For HR executives managing compensation and benefits strategies across multiple provinces, that gap has direct implications for pay equity analysis, internal mobility, and retention risk. Salary bands anchored to 2025 data may already be structurally behind market.
Health care grows; tech contracts sharply
Health care and social assistance added 8,500 payroll employees (+0.3 per cent) in April, extending cumulative growth of 49,700 (plus two per cent) since September 2025, according to Statistics Canada. That sustained expansion reached across 14 of 18 sub-industries, led by general medical and surgical hospitals, child day-care services and community care facilities for the elderly. For talent acquisition teams in health care, this is a long-cycle demand signal requiring sustained recruitment pipelines, not a short-term surge.
Public administration added 6,700 workers (+0.5 per cent) in April — continuing a two-month run of gains — though federal government public administration was the lone sub-sector to decline year over year (-5,100; -1.3 per cent).

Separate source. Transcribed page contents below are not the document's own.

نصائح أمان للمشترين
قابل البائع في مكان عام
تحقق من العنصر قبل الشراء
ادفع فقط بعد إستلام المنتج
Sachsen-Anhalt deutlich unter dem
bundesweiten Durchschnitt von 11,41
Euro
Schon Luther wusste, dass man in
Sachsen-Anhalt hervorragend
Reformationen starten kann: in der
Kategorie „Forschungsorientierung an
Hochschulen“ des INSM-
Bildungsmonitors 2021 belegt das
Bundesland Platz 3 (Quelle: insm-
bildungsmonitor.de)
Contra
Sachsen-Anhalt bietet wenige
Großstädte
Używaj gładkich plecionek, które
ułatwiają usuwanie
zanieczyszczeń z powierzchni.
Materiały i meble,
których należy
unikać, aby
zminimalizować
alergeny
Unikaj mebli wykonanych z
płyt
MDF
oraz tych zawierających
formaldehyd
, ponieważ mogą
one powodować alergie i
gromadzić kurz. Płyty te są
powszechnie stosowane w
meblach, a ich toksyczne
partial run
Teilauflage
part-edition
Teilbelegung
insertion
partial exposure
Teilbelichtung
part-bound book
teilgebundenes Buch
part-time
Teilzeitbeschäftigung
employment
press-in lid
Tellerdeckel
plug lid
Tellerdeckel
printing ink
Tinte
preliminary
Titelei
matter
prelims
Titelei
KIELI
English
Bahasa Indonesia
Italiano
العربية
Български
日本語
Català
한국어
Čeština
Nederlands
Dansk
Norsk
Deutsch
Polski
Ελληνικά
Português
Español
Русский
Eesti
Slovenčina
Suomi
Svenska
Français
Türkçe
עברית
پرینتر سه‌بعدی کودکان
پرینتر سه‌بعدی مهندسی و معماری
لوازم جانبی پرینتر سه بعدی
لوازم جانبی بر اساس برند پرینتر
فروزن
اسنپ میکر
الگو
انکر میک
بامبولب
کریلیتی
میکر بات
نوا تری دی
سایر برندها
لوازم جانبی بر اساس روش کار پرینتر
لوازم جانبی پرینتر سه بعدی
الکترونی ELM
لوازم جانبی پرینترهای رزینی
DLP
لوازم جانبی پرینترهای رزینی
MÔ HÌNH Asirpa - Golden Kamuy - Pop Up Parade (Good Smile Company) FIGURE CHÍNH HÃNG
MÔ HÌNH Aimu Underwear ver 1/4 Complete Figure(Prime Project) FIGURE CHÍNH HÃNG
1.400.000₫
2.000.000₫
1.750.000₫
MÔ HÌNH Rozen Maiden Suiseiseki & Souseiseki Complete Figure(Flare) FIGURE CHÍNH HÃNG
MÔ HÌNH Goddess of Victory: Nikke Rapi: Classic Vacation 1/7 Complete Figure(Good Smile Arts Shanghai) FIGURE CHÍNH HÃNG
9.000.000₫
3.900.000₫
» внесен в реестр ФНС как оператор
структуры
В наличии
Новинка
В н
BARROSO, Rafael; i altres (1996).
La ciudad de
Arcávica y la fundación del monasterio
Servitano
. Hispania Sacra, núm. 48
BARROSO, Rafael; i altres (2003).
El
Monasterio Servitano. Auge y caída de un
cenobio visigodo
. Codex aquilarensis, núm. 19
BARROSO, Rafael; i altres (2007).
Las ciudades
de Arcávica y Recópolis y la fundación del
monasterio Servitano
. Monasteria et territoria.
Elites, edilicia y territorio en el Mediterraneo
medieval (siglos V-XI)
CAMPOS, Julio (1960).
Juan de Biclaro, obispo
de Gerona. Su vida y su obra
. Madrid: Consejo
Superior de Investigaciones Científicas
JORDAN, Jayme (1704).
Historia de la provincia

The most urgent signal sits in professional, scientific and technical services, where payroll employment fell 8,800 (-0.7 per cent) in April, extending a cumulative loss of 9,500 (-0.8 per cent) since February 2026. Computer systems design and related services accounted for 80.6 per cent of that sector-wide decline, shedding 7,600 employees (minus two per cent) over the period. Prior to February 2026, the sector had recorded little net variation for six months.

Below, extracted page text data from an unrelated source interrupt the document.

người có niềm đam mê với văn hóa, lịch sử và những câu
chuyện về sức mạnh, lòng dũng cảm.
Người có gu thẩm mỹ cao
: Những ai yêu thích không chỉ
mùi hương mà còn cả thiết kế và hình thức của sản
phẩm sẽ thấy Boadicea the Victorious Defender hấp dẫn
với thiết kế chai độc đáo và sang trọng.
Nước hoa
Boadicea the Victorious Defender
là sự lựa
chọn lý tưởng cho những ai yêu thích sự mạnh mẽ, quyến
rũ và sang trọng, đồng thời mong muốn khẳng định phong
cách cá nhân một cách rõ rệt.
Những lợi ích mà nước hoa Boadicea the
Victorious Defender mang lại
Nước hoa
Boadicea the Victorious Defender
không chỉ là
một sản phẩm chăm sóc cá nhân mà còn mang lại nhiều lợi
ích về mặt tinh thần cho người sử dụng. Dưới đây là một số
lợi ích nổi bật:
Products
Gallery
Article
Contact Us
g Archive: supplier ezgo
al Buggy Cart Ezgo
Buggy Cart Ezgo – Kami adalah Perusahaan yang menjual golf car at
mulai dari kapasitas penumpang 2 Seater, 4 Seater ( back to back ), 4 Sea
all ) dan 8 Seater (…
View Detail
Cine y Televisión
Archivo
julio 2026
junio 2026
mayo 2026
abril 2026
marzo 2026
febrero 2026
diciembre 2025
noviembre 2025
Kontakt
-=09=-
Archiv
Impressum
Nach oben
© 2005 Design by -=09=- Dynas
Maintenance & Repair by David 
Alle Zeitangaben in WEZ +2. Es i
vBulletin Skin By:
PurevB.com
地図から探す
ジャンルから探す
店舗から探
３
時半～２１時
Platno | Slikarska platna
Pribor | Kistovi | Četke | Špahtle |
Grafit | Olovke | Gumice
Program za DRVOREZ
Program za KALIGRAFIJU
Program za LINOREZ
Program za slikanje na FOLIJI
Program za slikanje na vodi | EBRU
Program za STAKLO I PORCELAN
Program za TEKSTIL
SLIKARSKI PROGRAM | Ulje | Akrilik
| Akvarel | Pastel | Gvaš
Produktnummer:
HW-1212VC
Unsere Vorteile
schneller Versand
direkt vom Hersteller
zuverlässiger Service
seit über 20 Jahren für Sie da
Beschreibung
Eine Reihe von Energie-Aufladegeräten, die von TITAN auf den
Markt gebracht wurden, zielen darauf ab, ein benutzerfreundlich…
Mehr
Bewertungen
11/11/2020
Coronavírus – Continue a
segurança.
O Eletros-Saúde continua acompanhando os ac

Manufacturing shed 3,400 payroll employees (-0.2 per cent) in April and was down 15,500 (minus one per cent) year over year, led by declines in transportation equipment and food manufacturing. Construction fell for a third consecutive month (-2,600; -0.2 per cent), bringing cumulative losses since February 2026 to 9,500 (-0.8 per cent) — though the sector remained up 10,800 (+0.9 per cent) year over year, according to StatCan.

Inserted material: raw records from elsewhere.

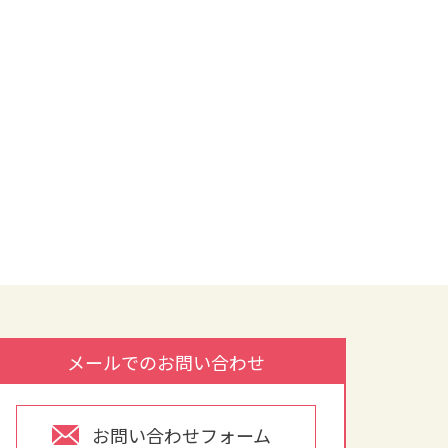
メールでのお問い合わせ
お問い合わせフォーム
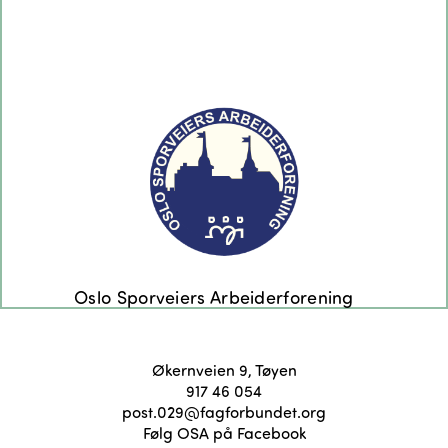
Økernveien 9, Tøyen
917 46 054
post.029@fagforbundet.org
Følg OSA på Facebook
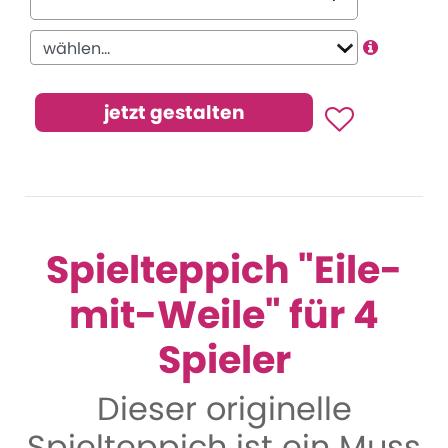
Spielteppich "Eile-
mit-Weile" für 4
Spieler
Dieser originelle
Spielteppich ist ein Muss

Job vacancies plateau but the mix is shifting
Canada recorded 490,500 job vacancies in April 2026 — the fourth consecutive month of negligible movement — with the national vacancy rate at 2.7 per cent and 3.2 unemployed Canadians for every open role, the latter up from 3.1 in March 2026, according to StatCan. The year-over-year decline of 17,500 (-3.4 per cent) is far smaller than the 79,400 (-13.5 per cent) drop recorded between April 2024 and April 2025, suggesting the vacancy market is stabilizing.
Provincial variation remains pronounced. The Northwest Territories posted a vacancy rate of 5.4 per cent, Yukon 3.4 per cent and British Columbia 3.3 per cent, while Ontario recorded the lowest rate among provinces at 2.4 per cent and Newfoundland and Labrador the highest unemployment-to-vacancy ratio at 6.1.
Sector-level vacancy movements add a forward indicator. Professional, scientific and technical services posted its first monthly vacancy decline since February 2024 (-3,300; -9.4 per cent), while administrative and support services (-3,200; -12.8 per cent) and construction (-3,500; -10 per cent) also contracted. The sole sector to post a vacancy increase was retail trade (+6,000; +11.9 per cent), recovering most of March's losses. Year over year, retail trade vacancies were up 15.1 per cent and wholesale trade up 13.7 per cent. For HR leaders tracking sector-specific hiring demand across Canada, the divergence between contracting professional services and expanding retail signals how differently the labour market is moving in various sectors.